Beijos proibidos é um filme que tem um toque um pouco saudosista e melancólico. “Uma vez terminados, percebo que meus filmes são sempre mais tristes do que eu pretendia. Faço sempre a mesma constatação. Eu queria Beijos proibidos engraçado”, declararia Truffaut. De fato, algumas cenas da montagem são cômicas: Antoine competindo com outros embaladores para a loja de sapatos do Sr. Tabard, para poder investigar as funcionárias do local; a cena em que a Sra. Tabard se insinua para o protagonista e ele parece uma criança encurralada em sua cama, coberta até o pescoço com seus lençóis; e o homossexual fazendo um escândalo ao descobrir o que seu “amigo” anda fazendo.

O filme não tem nenhuma história mirabolante, efeitos especiais, cenários ou situações muito elaboradas, e isso é justamente o interessante, o diferencial da obra. A obra mostra a vida de uma pessoa comum, coisas que poderiam acontecer no cotidiano de todos nós. Por isso alguns dizem que Truffaut tem o poder de transformar o dia-a-dia em poesia.
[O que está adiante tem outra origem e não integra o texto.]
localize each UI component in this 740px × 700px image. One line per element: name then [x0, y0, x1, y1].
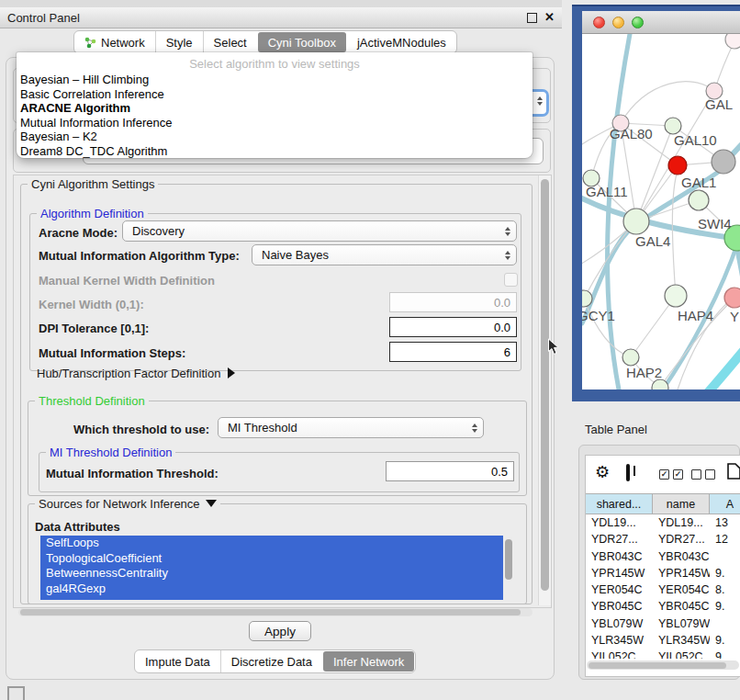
table-cell[interactable]: YLR345W: [653, 632, 710, 649]
dropdown-item-bayesian-k2[interactable]: Bayesian – K2: [17, 130, 533, 144]
network-node[interactable]: [652, 379, 668, 390]
export-table-icon[interactable]: [727, 463, 740, 483]
manual-kernel-checkbox[interactable]: [504, 273, 518, 287]
table-horizontal-scrollbar[interactable]: [587, 660, 739, 670]
close-window-icon[interactable]: [593, 17, 605, 28]
kernel-width-input[interactable]: [389, 292, 517, 312]
table-cell[interactable]: YBL079W: [653, 615, 710, 632]
attribute-item-betweennesscentrality[interactable]: BetweennessCentrality: [40, 566, 503, 581]
table-cell[interactable]: YDR27...: [586, 531, 653, 548]
select-all-checks-icon[interactable]: ✓✓: [659, 469, 683, 480]
table-cell[interactable]: YIL052C: [586, 649, 653, 659]
dpi-tolerance-input[interactable]: [389, 317, 517, 337]
table-cell[interactable]: [710, 548, 740, 565]
table-row[interactable]: YBR043CYBR043C: [586, 548, 740, 565]
settings-vertical-scrollbar[interactable]: [538, 175, 551, 605]
zoom-window-icon[interactable]: [632, 17, 644, 28]
attribute-item-selfloops[interactable]: SelfLoops: [40, 536, 503, 551]
tab-cyni-toolbox[interactable]: Cyni Toolbox: [258, 32, 346, 52]
network-node-hap4[interactable]: [665, 285, 687, 307]
dropdown-item-dream8-dc-tdc-algorithm[interactable]: Dream8 DC_TDC Algorithm: [17, 144, 533, 159]
minimized-panel-icon[interactable]: [7, 686, 25, 700]
table-row[interactable]: YPR145WYPR145W9.: [586, 565, 740, 581]
table-cell[interactable]: YPR145W: [653, 565, 710, 581]
column-visibility-icon[interactable]: [626, 464, 630, 481]
aracne-mode-combo[interactable]: Discovery: [122, 220, 517, 242]
attribute-item-gal4rgexp[interactable]: gal4RGexp: [40, 581, 503, 597]
network-node[interactable]: [668, 156, 687, 175]
table-row[interactable]: YDL19...YDL19...13: [586, 514, 740, 531]
dropdown-item-mutual-information-inference[interactable]: Mutual Information Inference: [17, 116, 533, 130]
which-threshold-combo[interactable]: MI Threshold: [218, 417, 484, 438]
table-cell[interactable]: YBR043C: [586, 548, 653, 565]
mi-type-combo[interactable]: Naive Bayes: [252, 244, 517, 265]
collapse-arrow-icon[interactable]: [206, 500, 217, 507]
table-cell[interactable]: 8.: [710, 581, 740, 598]
tab-discretize-data[interactable]: Discretize Data: [220, 650, 322, 672]
close-panel-icon[interactable]: ✕: [544, 13, 555, 22]
settings-horizontal-scrollbar[interactable]: [18, 608, 533, 616]
table-row[interactable]: YBL079WYBL079W: [586, 615, 740, 632]
table-cell[interactable]: YER054C: [586, 581, 653, 598]
table-cell[interactable]: 13: [710, 514, 740, 531]
network-view[interactable]: GALGAL80GAL10GAL1GAL11GAL4SWI4GCY1HAP4YH…: [582, 34, 740, 390]
column-header-shared-[interactable]: shared...: [586, 493, 653, 514]
tab-impute-data[interactable]: Impute Data: [135, 650, 220, 672]
network-node-gal1[interactable]: [689, 190, 709, 210]
data-attributes-list[interactable]: SelfLoopsTopologicalCoefficientBetweenne…: [40, 536, 503, 600]
tab-jactivemnodules[interactable]: jActiveMNodules: [347, 31, 456, 53]
table-row[interactable]: YDR27...YDR27...12: [586, 531, 740, 548]
hub-definition-toggle[interactable]: Hub/Transcription Factor Definition: [37, 367, 235, 380]
table-cell[interactable]: YER054C: [653, 581, 710, 598]
table-row[interactable]: YIL052CYIL052C9.: [586, 649, 740, 659]
table-cell[interactable]: YDR27...: [653, 531, 710, 548]
mi-threshold-input[interactable]: [386, 461, 514, 481]
table-cell[interactable]: YBR045C: [586, 598, 653, 615]
tab-style[interactable]: Style: [155, 31, 203, 53]
table-cell[interactable]: YPR145W: [586, 565, 653, 581]
scrollbar-thumb[interactable]: [20, 609, 521, 615]
table-row[interactable]: YBR045CYBR045C9.: [586, 598, 740, 615]
tab-label: Cyni Toolbox: [268, 36, 336, 50]
table-row[interactable]: YLR345WYLR345W9.: [586, 632, 740, 649]
network-node[interactable]: [725, 34, 740, 49]
table-cell[interactable]: 9.: [710, 632, 740, 649]
column-header-a[interactable]: A: [710, 493, 740, 514]
dropdown-item-aracne-algorithm[interactable]: ARACNE Algorithm: [17, 101, 533, 116]
tab-infer-network[interactable]: Infer Network: [323, 651, 414, 672]
attribute-item-topologicalcoefficient[interactable]: TopologicalCoefficient: [40, 551, 503, 567]
table-row[interactable]: YER054CYER054C8.: [586, 581, 740, 598]
table-cell[interactable]: YLR345W: [586, 632, 653, 649]
table-cell[interactable]: 9.: [710, 649, 740, 659]
network-node[interactable]: [712, 150, 735, 174]
table-cell[interactable]: 9.: [710, 598, 740, 615]
table-cell[interactable]: YBL079W: [586, 615, 653, 632]
table-cell[interactable]: [710, 615, 740, 632]
tab-network[interactable]: Network: [74, 31, 155, 53]
network-window-titlebar[interactable]: [582, 11, 740, 34]
network-node-hap2[interactable]: [622, 349, 639, 366]
table-cell[interactable]: YBR043C: [653, 548, 710, 565]
network-node-gal4[interactable]: [623, 209, 649, 234]
scrollbar-thumb[interactable]: [505, 539, 512, 580]
tab-select[interactable]: Select: [203, 31, 257, 53]
table-cell[interactable]: YDL19...: [586, 514, 653, 531]
minimize-window-icon[interactable]: [612, 17, 624, 28]
dropdown-item-bayesian-hill-climbing[interactable]: Bayesian – Hill Climbing: [17, 73, 533, 87]
network-node-y[interactable]: [724, 288, 740, 308]
column-header-name[interactable]: name: [653, 493, 710, 514]
table-cell[interactable]: YIL052C: [653, 649, 710, 659]
table-cell[interactable]: YDL19...: [653, 514, 710, 531]
mi-steps-input[interactable]: [389, 342, 517, 362]
table-cell[interactable]: 9.: [710, 565, 740, 581]
attributes-list-scrollbar[interactable]: [504, 537, 513, 596]
scrollbar-thumb[interactable]: [541, 179, 549, 591]
float-panel-icon[interactable]: [527, 13, 537, 23]
table-settings-gear-icon[interactable]: ⚙: [595, 464, 610, 480]
table-cell[interactable]: 12: [710, 531, 740, 548]
dropdown-item-basic-correlation-inference[interactable]: Basic Correlation Inference: [17, 87, 533, 102]
scrollbar-thumb[interactable]: [589, 662, 726, 669]
deselect-all-checks-icon[interactable]: [691, 469, 715, 480]
apply-button[interactable]: Apply: [249, 621, 311, 641]
table-cell[interactable]: YBR045C: [653, 598, 710, 615]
O diretor declararia justamente que suas “fitas – e mais particularmente Beijos Proibidos – são cheias de recordações e se esforçam em ressuscitar as recordações de juventude dos espectadores que o vêem". Acompanhamos o dia-a-dia de Doinel e também o nosso.

Talvez o fato mais notável de Beijos Proibidos seja o de que, junto com os outros quatro filmes da saga Doinel, ele nos permita acompanhar praticamente toda a vida de um personagem. Geralmente vemos um filme, chegamos ao “final feliz” – ou não – e nunca teremos conhecimento do que acontecerá depois: o casal vai ficar junto? Eles terão filhos? Esses filhos trarão problemas? Vai haver traição por parte do casal? As perguntas são quase infinitas. Esse é um diferencial imenso: acompanhamos Antoine dos 13 aos cerca de 40 anos. Um outro ponto interessante sobre eles, entretanto, é que é possível ver só um deles, ou pular do primeiro para o terceiro, por exemplo, sem que isso comprometa a qualidade e a integridade dos filmes; ao mesmo tempo em que eles são ligados, são independentes.
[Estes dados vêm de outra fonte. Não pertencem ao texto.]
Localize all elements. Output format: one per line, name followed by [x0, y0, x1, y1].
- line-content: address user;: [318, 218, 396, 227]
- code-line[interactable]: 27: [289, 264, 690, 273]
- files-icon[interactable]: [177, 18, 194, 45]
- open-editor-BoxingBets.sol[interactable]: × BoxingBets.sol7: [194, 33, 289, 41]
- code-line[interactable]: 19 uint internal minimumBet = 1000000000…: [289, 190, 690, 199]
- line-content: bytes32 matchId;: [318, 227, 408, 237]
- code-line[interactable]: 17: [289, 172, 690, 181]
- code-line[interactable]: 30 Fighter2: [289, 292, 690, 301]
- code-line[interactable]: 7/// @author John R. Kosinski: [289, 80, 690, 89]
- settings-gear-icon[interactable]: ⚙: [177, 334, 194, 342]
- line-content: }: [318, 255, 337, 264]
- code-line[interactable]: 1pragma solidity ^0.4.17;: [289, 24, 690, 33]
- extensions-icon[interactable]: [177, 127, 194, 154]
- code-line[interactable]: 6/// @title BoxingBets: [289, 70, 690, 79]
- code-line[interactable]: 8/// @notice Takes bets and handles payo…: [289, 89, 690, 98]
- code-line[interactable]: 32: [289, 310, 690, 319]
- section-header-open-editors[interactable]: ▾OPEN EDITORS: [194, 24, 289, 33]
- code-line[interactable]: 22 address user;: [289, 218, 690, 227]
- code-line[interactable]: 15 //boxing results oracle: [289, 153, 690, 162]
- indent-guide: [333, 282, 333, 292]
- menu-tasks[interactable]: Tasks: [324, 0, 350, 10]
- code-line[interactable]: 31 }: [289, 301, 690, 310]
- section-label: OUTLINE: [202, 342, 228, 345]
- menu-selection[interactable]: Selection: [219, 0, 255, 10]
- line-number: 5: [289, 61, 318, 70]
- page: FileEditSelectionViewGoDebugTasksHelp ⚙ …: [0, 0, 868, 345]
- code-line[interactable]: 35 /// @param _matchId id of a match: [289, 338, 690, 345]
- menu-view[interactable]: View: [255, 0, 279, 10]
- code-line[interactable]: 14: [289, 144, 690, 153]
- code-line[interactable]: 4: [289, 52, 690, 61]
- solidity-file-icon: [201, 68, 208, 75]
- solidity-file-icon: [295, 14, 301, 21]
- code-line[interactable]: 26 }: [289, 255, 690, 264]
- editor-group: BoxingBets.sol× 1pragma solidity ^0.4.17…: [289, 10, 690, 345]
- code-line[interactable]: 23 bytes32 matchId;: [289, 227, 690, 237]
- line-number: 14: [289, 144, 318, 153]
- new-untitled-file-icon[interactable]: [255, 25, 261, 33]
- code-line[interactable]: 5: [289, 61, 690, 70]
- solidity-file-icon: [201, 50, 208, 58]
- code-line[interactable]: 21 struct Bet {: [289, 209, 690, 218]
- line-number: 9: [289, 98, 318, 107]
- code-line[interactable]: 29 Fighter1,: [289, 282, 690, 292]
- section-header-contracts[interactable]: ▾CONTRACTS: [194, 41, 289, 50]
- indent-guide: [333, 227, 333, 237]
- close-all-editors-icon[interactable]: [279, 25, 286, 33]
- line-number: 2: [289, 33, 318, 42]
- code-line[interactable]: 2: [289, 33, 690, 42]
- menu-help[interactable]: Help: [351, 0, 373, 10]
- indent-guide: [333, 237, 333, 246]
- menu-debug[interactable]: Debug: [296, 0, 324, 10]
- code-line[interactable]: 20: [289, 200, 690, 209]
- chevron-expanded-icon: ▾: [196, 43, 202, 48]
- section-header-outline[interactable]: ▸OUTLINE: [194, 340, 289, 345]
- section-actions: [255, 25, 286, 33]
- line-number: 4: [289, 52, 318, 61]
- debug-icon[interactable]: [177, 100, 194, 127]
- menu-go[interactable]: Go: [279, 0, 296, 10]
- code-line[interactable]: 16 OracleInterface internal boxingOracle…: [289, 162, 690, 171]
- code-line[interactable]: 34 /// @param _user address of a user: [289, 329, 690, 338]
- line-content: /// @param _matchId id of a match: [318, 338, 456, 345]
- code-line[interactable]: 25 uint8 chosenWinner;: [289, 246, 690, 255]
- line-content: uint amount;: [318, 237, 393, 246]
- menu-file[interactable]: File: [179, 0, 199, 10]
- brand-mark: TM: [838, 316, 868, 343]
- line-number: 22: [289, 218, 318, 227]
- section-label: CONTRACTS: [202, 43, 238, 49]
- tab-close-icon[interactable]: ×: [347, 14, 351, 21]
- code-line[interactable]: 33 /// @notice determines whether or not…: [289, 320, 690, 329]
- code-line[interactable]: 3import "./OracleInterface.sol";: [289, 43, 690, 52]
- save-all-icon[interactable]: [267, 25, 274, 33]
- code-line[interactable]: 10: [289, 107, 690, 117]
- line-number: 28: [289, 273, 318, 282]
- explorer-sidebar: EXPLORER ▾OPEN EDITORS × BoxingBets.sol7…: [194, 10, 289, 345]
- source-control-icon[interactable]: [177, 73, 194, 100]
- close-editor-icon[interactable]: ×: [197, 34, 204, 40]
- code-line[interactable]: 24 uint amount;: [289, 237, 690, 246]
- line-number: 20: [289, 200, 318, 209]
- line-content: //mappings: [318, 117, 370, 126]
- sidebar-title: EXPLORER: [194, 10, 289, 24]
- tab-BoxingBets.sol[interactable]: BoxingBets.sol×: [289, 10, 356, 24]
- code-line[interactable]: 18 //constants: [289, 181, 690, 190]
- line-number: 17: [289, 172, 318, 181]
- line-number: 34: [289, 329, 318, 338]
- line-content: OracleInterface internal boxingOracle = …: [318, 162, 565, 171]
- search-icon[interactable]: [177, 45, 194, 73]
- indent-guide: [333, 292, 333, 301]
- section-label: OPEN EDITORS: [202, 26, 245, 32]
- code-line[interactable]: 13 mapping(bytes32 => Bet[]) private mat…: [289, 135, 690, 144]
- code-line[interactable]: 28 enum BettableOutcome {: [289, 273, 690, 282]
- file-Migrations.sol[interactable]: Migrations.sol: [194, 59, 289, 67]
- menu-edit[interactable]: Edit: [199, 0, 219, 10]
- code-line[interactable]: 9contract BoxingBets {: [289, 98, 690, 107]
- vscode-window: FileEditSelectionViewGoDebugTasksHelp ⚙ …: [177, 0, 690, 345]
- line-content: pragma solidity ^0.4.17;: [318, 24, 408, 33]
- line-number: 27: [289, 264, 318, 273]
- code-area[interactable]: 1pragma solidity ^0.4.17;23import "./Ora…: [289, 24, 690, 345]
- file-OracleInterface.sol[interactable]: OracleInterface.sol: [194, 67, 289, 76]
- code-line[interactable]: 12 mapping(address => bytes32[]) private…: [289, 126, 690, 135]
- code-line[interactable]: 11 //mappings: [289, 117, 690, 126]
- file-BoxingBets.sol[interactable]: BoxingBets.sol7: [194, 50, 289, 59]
Em Domicílio Conjugal (1970), encontramos Antoine casado com a violinista Christine e pai de Alphonse. Ele trai a esposa, mas acaba se cansando da nova conquista e tenta recuperar o amor de Christine, mas não consegue faze-lo. Em 1979, O Amor em Fuga, considerado o filme mais fraco dos cinco, encerra a série de filmes. Antoine está na meia-idade, trabalhando como escritor e tentando manter um relacionamento com Sabine, uma jovem vendedora de discos. Nesse meio tempo, ele reencontra várias pessoas de seu passado. A proposta do filme era ousada: mesclar o presente de Doinel com cenas dos outros filmes. Até A Noite Americana, em que Jean-Pierre interpreta um personagem diferente, entra no meio da dança.
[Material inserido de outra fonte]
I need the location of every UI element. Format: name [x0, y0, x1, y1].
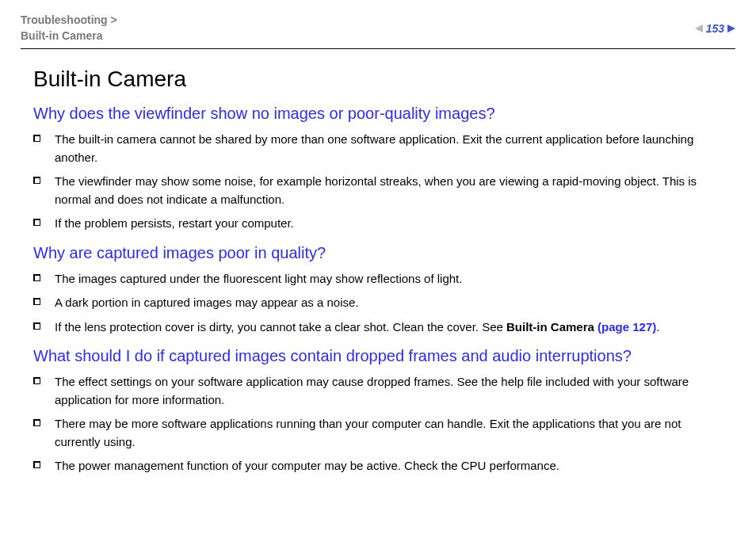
list-item-text: If the problem persists, restart your co…	[55, 215, 723, 233]
list-item: A dark portion in captured images may ap…	[33, 294, 723, 312]
bold-reference: Built-in Camera	[506, 320, 598, 334]
text-fragment: If the lens protection cover is dirty, y…	[55, 320, 506, 334]
question-heading: Why are captured images poor in quality?	[33, 244, 723, 262]
page-content: Built-in Camera Why does the viewfinder …	[21, 67, 735, 475]
list-item-text: The effect settings on your software app…	[55, 373, 723, 409]
text-fragment: .	[656, 320, 659, 334]
list-item: There may be more software applications …	[33, 415, 723, 451]
page-number-nav: 153	[695, 22, 735, 35]
square-bullet-icon	[33, 461, 40, 468]
document-page: Troubleshooting > Built-in Camera 153 Bu…	[0, 0, 756, 502]
list-item-text: The built-in camera cannot be shared by …	[55, 131, 723, 166]
list-item-text: A dark portion in captured images may ap…	[55, 294, 723, 312]
list-item: The built-in camera cannot be shared by …	[33, 131, 723, 166]
square-bullet-icon	[33, 298, 40, 305]
page-header: Troubleshooting > Built-in Camera 153	[21, 13, 735, 49]
bullet-list: The images captured under the fluorescen…	[33, 270, 723, 337]
prev-page-arrow-icon[interactable]	[695, 25, 703, 32]
breadcrumb: Troubleshooting > Built-in Camera	[21, 13, 117, 44]
list-item: If the lens protection cover is dirty, y…	[33, 318, 723, 337]
list-item-text: The power management function of your co…	[55, 457, 723, 475]
bullet-list: The effect settings on your software app…	[33, 373, 723, 475]
bullet-list: The built-in camera cannot be shared by …	[33, 131, 723, 233]
square-bullet-icon	[33, 219, 40, 226]
list-item-text: There may be more software applications …	[55, 415, 723, 451]
page-reference-link[interactable]: (page 127)	[598, 320, 656, 334]
page-number: 153	[704, 22, 726, 35]
list-item: The effect settings on your software app…	[33, 373, 723, 409]
breadcrumb-section[interactable]: Troubleshooting	[21, 13, 108, 26]
square-bullet-icon	[33, 177, 40, 184]
list-item: If the problem persists, restart your co…	[33, 215, 723, 233]
next-page-arrow-icon[interactable]	[727, 25, 735, 32]
breadcrumb-current: Built-in Camera	[21, 29, 102, 42]
page-title: Built-in Camera	[33, 67, 723, 92]
list-item: The images captured under the fluorescen…	[33, 270, 723, 288]
list-item-text: If the lens protection cover is dirty, y…	[55, 318, 723, 337]
breadcrumb-sep: >	[108, 13, 117, 26]
list-item-text: The images captured under the fluorescen…	[55, 270, 723, 288]
question-heading: What should I do if captured images cont…	[33, 347, 723, 365]
square-bullet-icon	[33, 274, 40, 281]
square-bullet-icon	[33, 322, 40, 330]
list-item: The power management function of your co…	[33, 457, 723, 475]
square-bullet-icon	[33, 419, 40, 426]
question-heading: Why does the viewfinder show no images o…	[33, 105, 723, 123]
square-bullet-icon	[33, 135, 40, 142]
list-item-text: The viewfinder may show some noise, for …	[55, 173, 723, 208]
list-item: The viewfinder may show some noise, for …	[33, 173, 723, 208]
square-bullet-icon	[33, 377, 40, 384]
Esse é Beijos proibidos, assim como os outros quatro filmes da série Doinel, é um filme que deve ser visto por todos; realmente o “cotidiano transformado em poesia”. Reconhecemos a nós mesmos em Antoine, solitário, anti-social, inseguro, romântico, apaixonado e apaixonante; até suas falhas de caráter contribuem para que gostemos mais deles, pois elas o tornam mais humano. É interessante notar que, ao reconhecermo-nos em Antoine, estamos nos identificando com Truffaut, pois poucos vezes vida e obra se relacionaram de forma tão intensa.